Sadece iki hafta önce Bahçedeki Sandal albümünü dinliyordum. İki hafta sonra güzel, güneşli bir sonbahar gününde, Moda sahilindeyken çaldı telefonumuz. Tanju’nun kaza geçirdiği söyleniyordu. Niğde’de, dağlarda olduğunu biliyorduk ama ne kazası geçirmişti? Trafik kazası mı, dağda mı başına bir şey gelmişti, durumu ağır mıydı? Durumu ağır demişti telefondaki ses ama haberler alıcıya gelene kadar değişmez miydi? Durumlar abartılmaz mıydı böylesi anlarda? Çaresiz yeni bir haber beklemeye başladık. Telefonumuzun yeniden çalmasının üzerinden çok geçmedi. Kara haber tez duyulur sözünü doğrularcasına hepimiz hızla öğrendik onu kaybettiğimizi.

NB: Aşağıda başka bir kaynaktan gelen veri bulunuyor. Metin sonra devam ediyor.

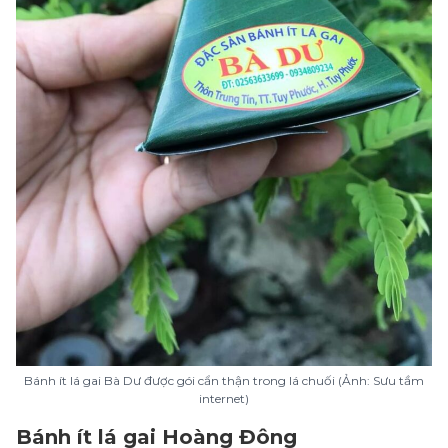
Bánh ít lá gai Bà Dư được gói cẩn thận trong lá chuối (Ảnh: Sưu tầm
internet)
Bánh ít lá gai Hoàng Đông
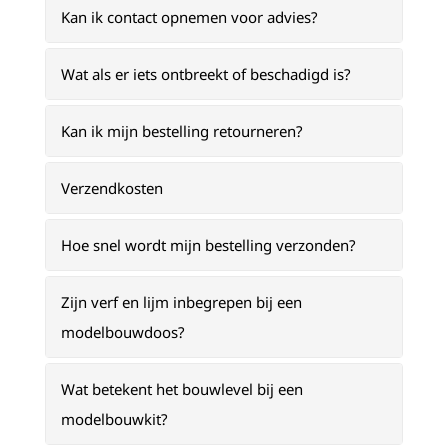
Kan ik contact opnemen voor advies?
Wat als er iets ontbreekt of beschadigd is?
Kan ik mijn bestelling retourneren?
Verzendkosten
Hoe snel wordt mijn bestelling verzonden?
Zijn verf en lijm inbegrepen bij een
modelbouwdoos?
Wat betekent het bouwlevel bij een
modelbouwkit?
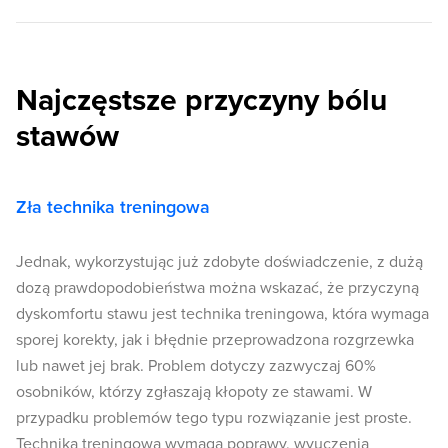
Najczęstsze przyczyny bólu
stawów
Zła technika treningowa
Jednak, wykorzystując już zdobyte doświadczenie, z dużą
dozą prawdopodobieństwa można wskazać, że przyczyną
dyskomfortu stawu jest technika treningowa, która wymaga
sporej korekty, jak i błędnie przeprowadzona rozgrzewka
lub nawet jej brak. Problem dotyczy zazwyczaj 60%
osobników, którzy zgłaszają kłopoty ze stawami. W
przypadku problemów tego typu rozwiązanie jest proste.
Technika treningowa wymaga poprawy, wyuczenia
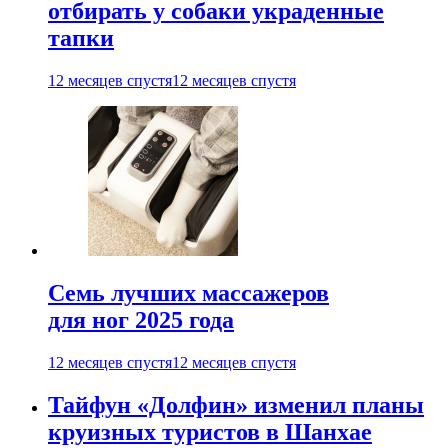
отбирать у собаки украденные
тапки
12 месяцев спустя
12 месяцев спустя
Семь лучших массажеров
для ног 2025 года
12 месяцев спустя
12 месяцев спустя
Тайфун «Долфин» изменил планы
круизных туристов в Шанхае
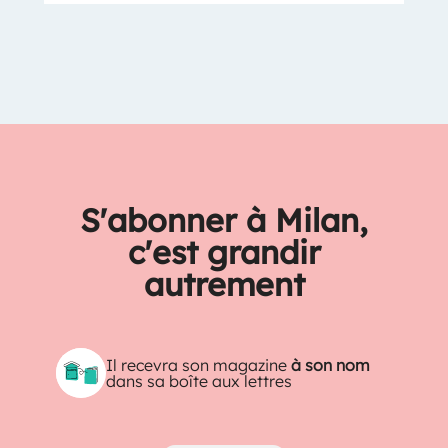
S'abonner à Milan,
c'est grandir
autrement
Il recevra son magazine
à son nom
dans sa boîte aux lettres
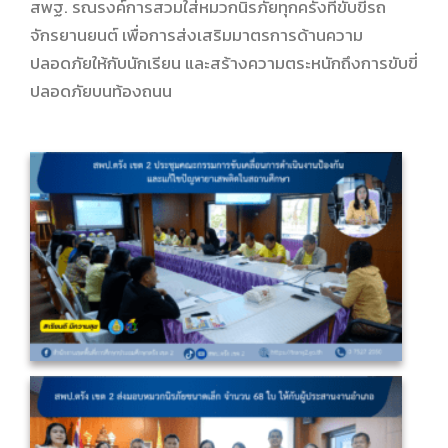
สพฐ. รณรงค์การสวมใส่หมวกนิรภัยทุกครั้งที่ขับขี่รถ
จักรยานยนต์ เพื่อการส่งเสริมมาตรการด้านความ
ปลอดภัยให้กับนักเรียน และสร้างความตระหนักถึงการขับขี่
ปลอดภัยบนท้องถนน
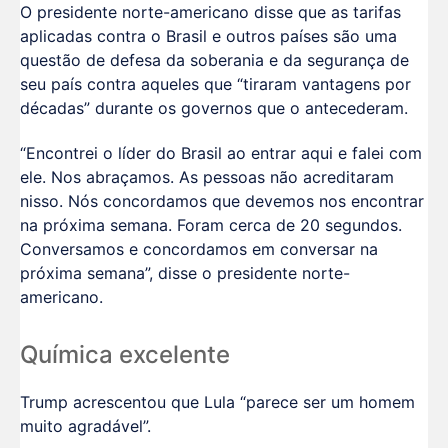
O presidente norte-americano disse que as tarifas
aplicadas contra o Brasil e outros países são uma
questão de defesa da soberania e da segurança de
seu país contra aqueles que “tiraram vantagens por
décadas” durante os governos que o antecederam.
“Encontrei o líder do Brasil ao entrar aqui e falei com
ele. Nos abraçamos. As pessoas não acreditaram
nisso. Nós concordamos que devemos nos encontrar
na próxima semana. Foram cerca de 20 segundos.
Conversamos e concordamos em conversar na
próxima semana”, disse o presidente norte-
americano.
Química excelente
Trump acrescentou que Lula “parece ser um homem
muito agradável”.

Biz yolumuza devam ederken bir kez daha bir arkadaşımızı arkamızda bırakıyoruz. Şimdi aklımda “daha yapacak çok işi, gezecek çok yeri, keşfedecek çok rengi, söyleyecek çok sözü, duygularımızı yine ele geçirecek çok notası vardı” düşüncesi dolaşıyor sadece. İşte bu yokluk ve büyük bir boşluk demek. Hayatın öğrettiği gibi çaresiz bu boşluk duygusunu kabullenerek, minnet duygusuyla, ona “güle güle Tanju” diyebiliyorum.

Yaptıkların ve yarım bıraktıkların bizde saklı, güle güle Tanju...

30 Nisan 2008 Çarşamba

YAŞASIN BİR MAYIS

(Başlığı çok sloganvari bulanlara açıklamamdır: Eğer gerçekten böyle düşünmüyor olsaydım, daha az ya da çok hissediyor olsaydım bu başlığı atmazdım sanıyorum)

Sıcaktı, hem de çok. Kimse havanın o denli sıcak olmasını beklemiyordu. Aslında havadan hiçbir şey beklemiyorduk. Tipik İstanbul havasıydı işte, tahminleri takip etmeyi çoktan bırakmıştık. Tahminsiz insanlara yakışır şekilde kalın giyinmiştik. Ben üzerimdeki ince sayılmayacak montu çırakabilmiştim ama giydiğim uzun kollu gömlek bile fazla geliyordu.



İşte buluşmuştuk. Çok kalabalıktı. Eğer oradaysanız, mitingler, hadi toplaşmalar diyeyim en yasak haliyle, hep çok kalabalıktır zaten.

Yürümeye başladık. Yanımdaki çok sevgili dostumun ne olursa olsun beni bırakmayacağını biliyordum. Yola çıktığımızda elimi avucunun içinde tüm gücüyle kavrayışı bu konuda sözcüklere sığmayacak güveni çoktan vermişti. Biri elinizi öyle tutsa, gözünüze öyle baksa, canınızı verirdiniz.



Koca caddeye kalabalık bir kitle olarak yayıldığımızı hatırlıyorum.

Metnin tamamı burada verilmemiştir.